**The problem:**
Report each line of the records below that holds the word "this".

Collected data
┌──

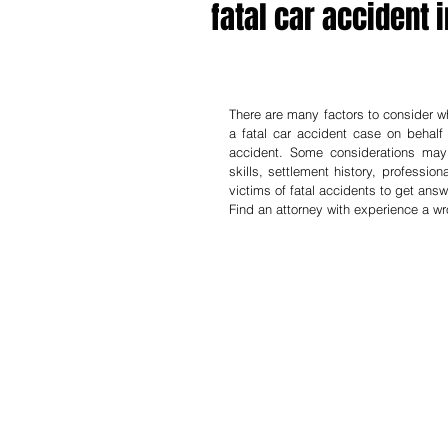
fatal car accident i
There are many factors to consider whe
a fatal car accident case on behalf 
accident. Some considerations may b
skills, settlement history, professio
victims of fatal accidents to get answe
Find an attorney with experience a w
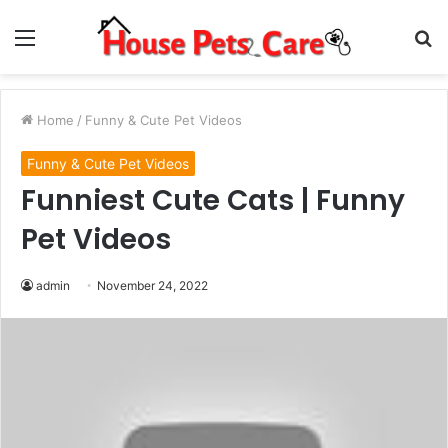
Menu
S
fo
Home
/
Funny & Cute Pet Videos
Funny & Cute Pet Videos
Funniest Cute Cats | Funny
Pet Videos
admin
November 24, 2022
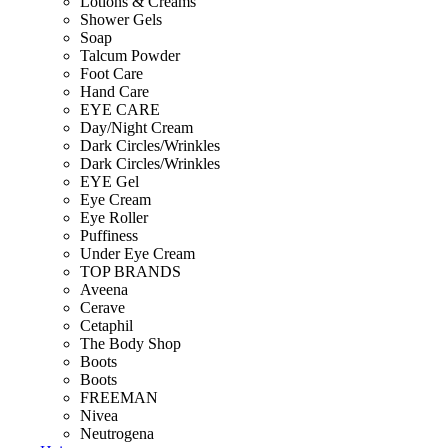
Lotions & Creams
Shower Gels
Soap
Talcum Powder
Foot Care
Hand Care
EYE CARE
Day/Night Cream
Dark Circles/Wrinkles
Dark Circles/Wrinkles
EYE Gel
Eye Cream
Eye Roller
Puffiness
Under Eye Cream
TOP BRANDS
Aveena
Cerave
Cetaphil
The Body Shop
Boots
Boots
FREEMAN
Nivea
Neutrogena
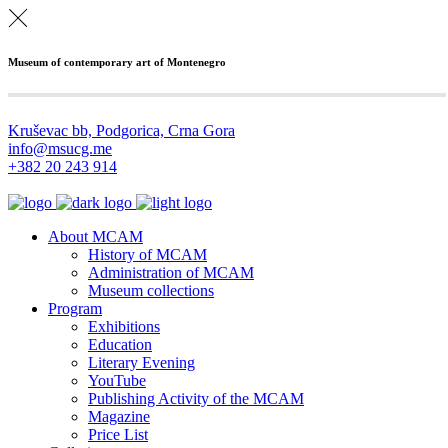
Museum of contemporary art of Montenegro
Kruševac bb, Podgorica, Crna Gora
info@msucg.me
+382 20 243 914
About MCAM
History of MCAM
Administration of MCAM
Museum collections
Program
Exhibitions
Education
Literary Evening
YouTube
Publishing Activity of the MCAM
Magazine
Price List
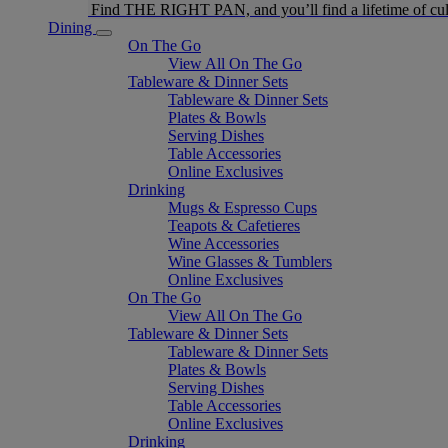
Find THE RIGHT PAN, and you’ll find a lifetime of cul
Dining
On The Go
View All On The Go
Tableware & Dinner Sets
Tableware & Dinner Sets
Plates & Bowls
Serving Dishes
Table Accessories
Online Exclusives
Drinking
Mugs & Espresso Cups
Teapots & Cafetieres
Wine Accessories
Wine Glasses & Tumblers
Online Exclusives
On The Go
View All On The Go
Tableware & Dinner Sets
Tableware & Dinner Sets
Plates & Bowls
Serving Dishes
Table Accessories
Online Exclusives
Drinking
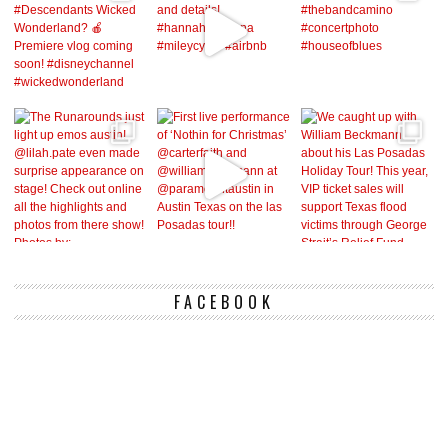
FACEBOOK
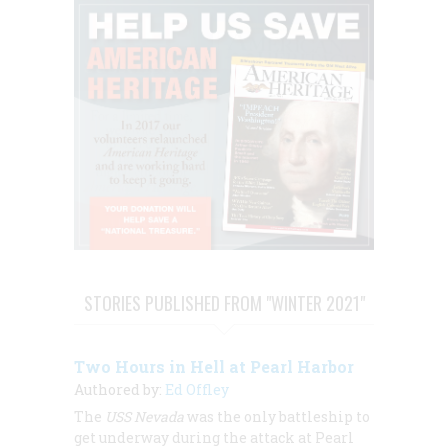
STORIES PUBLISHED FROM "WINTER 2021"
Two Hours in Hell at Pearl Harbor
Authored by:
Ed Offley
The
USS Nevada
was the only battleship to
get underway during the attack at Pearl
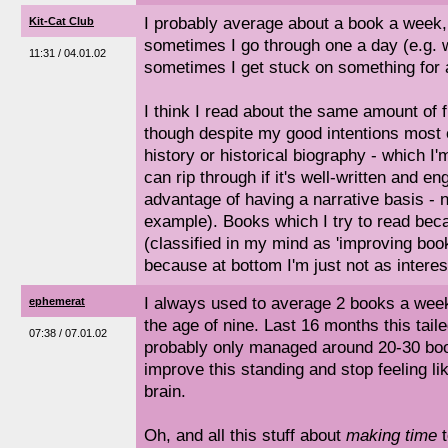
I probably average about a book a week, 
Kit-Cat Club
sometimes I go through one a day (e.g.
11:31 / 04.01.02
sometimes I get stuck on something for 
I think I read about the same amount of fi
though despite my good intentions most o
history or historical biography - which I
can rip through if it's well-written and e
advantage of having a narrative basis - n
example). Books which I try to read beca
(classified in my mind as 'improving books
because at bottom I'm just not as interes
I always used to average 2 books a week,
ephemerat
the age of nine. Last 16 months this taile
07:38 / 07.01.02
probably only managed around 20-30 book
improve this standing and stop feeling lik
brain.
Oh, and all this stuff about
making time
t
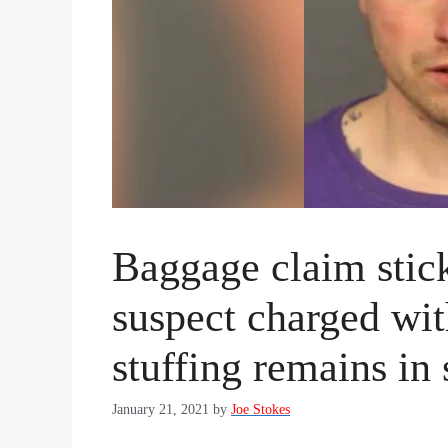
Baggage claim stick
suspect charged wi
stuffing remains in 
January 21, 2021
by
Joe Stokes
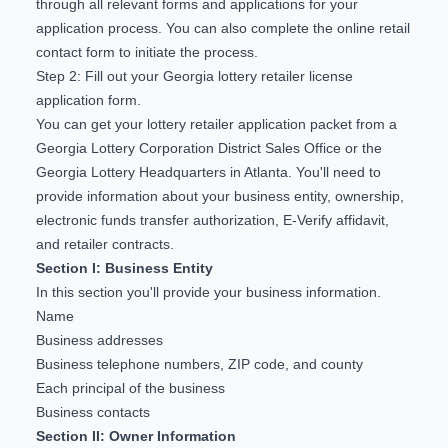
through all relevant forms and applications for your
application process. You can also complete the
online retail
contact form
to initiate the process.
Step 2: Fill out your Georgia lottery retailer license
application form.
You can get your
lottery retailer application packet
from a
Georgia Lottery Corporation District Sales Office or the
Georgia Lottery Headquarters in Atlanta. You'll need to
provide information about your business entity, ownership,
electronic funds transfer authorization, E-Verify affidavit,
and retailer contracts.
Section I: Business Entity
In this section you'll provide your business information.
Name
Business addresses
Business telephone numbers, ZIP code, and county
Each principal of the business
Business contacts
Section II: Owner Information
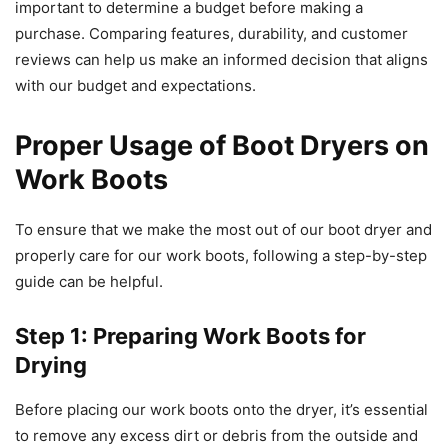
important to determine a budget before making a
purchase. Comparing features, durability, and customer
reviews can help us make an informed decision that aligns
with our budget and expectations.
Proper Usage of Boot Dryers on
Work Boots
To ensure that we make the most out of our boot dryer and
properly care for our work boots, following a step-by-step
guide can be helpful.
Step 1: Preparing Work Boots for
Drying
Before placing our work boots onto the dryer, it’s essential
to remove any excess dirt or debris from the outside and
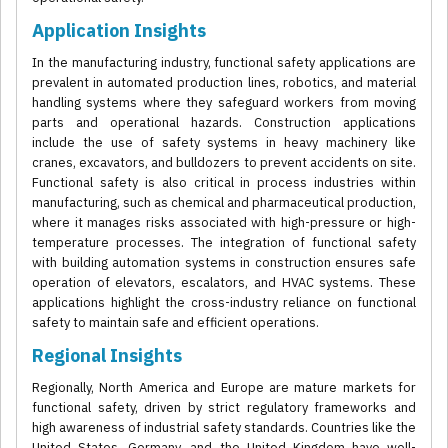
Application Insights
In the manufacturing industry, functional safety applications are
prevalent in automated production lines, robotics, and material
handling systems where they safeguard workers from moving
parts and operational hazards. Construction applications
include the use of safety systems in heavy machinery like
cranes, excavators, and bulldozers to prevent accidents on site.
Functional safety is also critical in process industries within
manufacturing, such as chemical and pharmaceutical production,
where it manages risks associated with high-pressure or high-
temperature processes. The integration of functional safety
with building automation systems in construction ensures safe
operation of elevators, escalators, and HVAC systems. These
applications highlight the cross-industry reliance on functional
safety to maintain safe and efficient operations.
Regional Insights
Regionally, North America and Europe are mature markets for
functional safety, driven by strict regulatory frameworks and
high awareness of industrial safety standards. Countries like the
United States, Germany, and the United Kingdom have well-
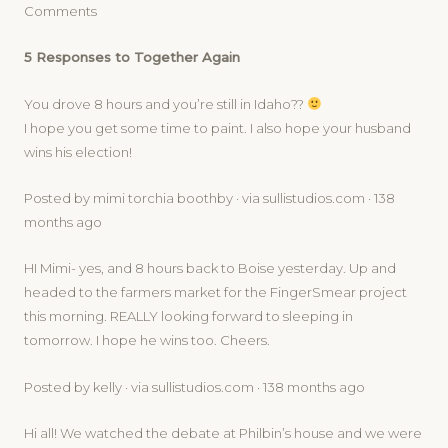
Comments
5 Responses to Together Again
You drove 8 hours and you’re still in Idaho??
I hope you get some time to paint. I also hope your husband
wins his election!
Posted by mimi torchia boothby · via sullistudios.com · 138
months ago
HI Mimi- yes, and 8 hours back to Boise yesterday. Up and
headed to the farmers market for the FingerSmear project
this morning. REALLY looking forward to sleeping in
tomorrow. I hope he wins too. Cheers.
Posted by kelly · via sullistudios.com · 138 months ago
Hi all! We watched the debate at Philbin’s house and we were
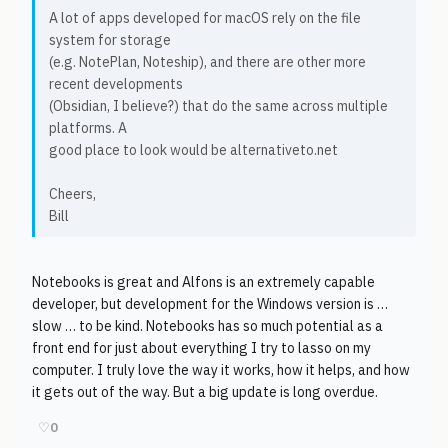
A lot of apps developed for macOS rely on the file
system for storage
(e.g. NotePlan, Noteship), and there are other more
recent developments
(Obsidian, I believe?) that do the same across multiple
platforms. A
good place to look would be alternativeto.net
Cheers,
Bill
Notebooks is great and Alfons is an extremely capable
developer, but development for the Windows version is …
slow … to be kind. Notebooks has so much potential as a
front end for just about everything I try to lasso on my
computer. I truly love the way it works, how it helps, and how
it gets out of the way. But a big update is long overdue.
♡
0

└──

**Result:**
the age of nine. Last 16 months this taile
improve this standing and stop feeling lik
Oh, and all this stuff about
In this section you'll provide your business information.
this morning. REALLY looking forward to sleeping in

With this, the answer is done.